=== WHAT THE TASK ASKS ===
Your reply should be an exact copy of the lines from the one that holds "Estudio 2023" to the end of the data below.

--- START ---

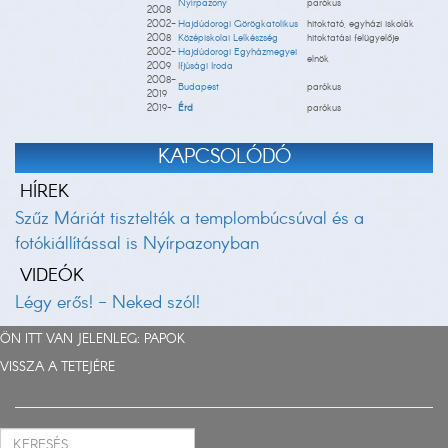
Nyírpazony
parókus
2008
2002-
Hajdúdorogi Görögkatolikus
hitoktató, egyházi iskolák
2008
Középiskolai Lelkészség
hitoktatási felügyelője
2002-
Hajdúdorogi Egyházmegyei
elnök
2009
Ifjúsági Iroda
2008-
Budapest
parókus
2019
2019-
Érd
parókus
KAPCSOLÓDÓ
HÍREK
Szűz Máriát tisztelték a templombúcsúval és a
fotókiállítással is Nyírpazonyban
VIDEÓK
Légy erős! - Neked szól!
ÖN ITT VAN JELENLEG:
PAPOK
VISSZA A TETEJÉRE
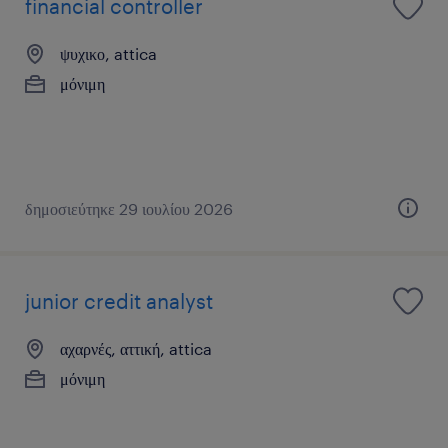
financial controller
ψυχικο, attica
μόνιμη
δημοσιεύτηκε 29 ιουλίου 2026
junior credit analyst
αχαρνές, αττική, attica
μόνιμη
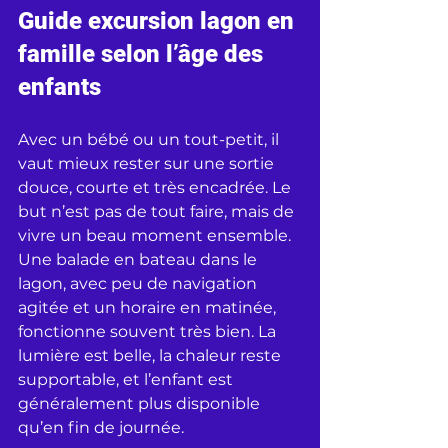
Guide excursion lagon en 
famille selon l’âge des 
enfants
Avec un bébé ou un tout-petit, il 
vaut mieux rester sur une sortie 
douce, courte et très encadrée. Le 
but n’est pas de tout faire, mais de 
vivre un beau moment ensemble. 
Une balade en bateau dans le 
lagon, avec peu de navigation 
agitée et un horaire en matinée, 
fonctionne souvent très bien. La 
lumière est belle, la chaleur reste 
supportable, et l’enfant est 
généralement plus disponible 
qu’en fin de journée.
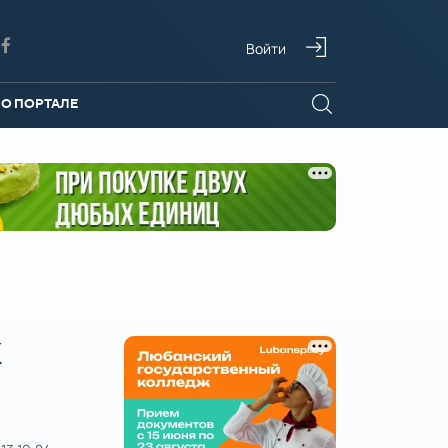
Войти
О ПОРТАЛЕ
К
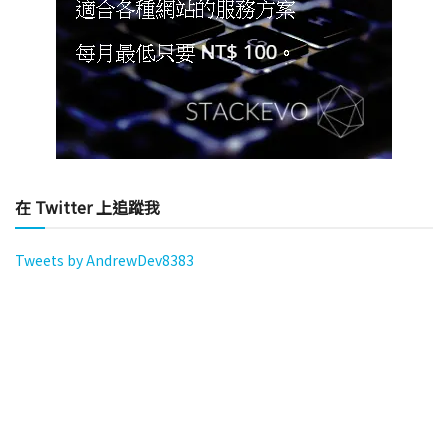
在 Twitter 上追蹤我
Tweets by AndrewDev8383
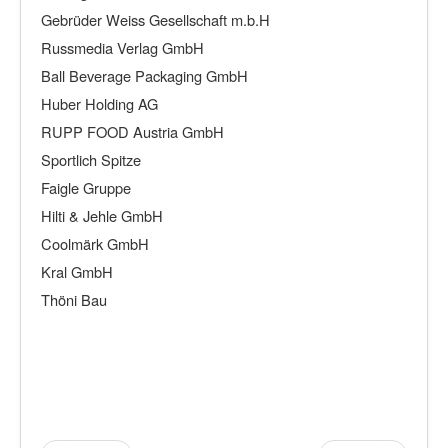
Gebrüder Weiss Gesellschaft m.b.H
Russmedia Verlag GmbH
Ball Beverage Packaging GmbH
Huber Holding AG
RUPP FOOD Austria GmbH
Sportlich Spitze
Faigle Gruppe
Hilti & Jehle GmbH
Coolmärk GmbH
Kral GmbH
Thöni Bau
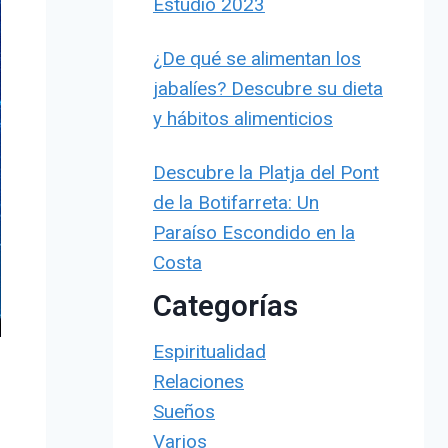
Estudio 2023
¿De qué se alimentan los
jabalíes? Descubre su dieta
y hábitos alimenticios
Descubre la Platja del Pont
de la Botifarreta: Un
Paraíso Escondido en la
Costa
Categorías
Espiritualidad
Relaciones
Sueños
Varios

--- END ---

=== ANSWER TO THIS EXERCISE ===
Estudio 2023
¿De qué se alimentan los
jabalíes? Descubre su dieta
y hábitos alimenticios
Descubre la Platja del Pont
de la Botifarreta: Un
Paraíso Escondido en la
Costa
Categorías
Espiritualidad
Relaciones
Sueños
Varios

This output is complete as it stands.